DATA FOR PROCESSING:
--- START ---

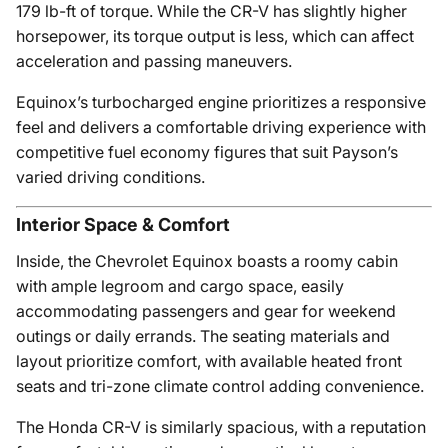
179 lb-ft of torque. While the CR-V has slightly higher
horsepower, its torque output is less, which can affect
acceleration and passing maneuvers.
Equinox’s turbocharged engine prioritizes a responsive
feel and delivers a comfortable driving experience with
competitive fuel economy figures that suit Payson’s
varied driving conditions.
Interior Space & Comfort
Inside, the Chevrolet Equinox boasts a roomy cabin
with ample legroom and cargo space, easily
accommodating passengers and gear for weekend
outings or daily errands. The seating materials and
layout prioritize comfort, with available heated front
seats and tri-zone climate control adding convenience.
The Honda CR-V is similarly spacious, with a reputation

--- END ---

EXERCISE PROMPT: Using the entries above, tally every line that holds the word "torque". Answer with that number only.

SOLUTION FOR THIS EXERCISE: 2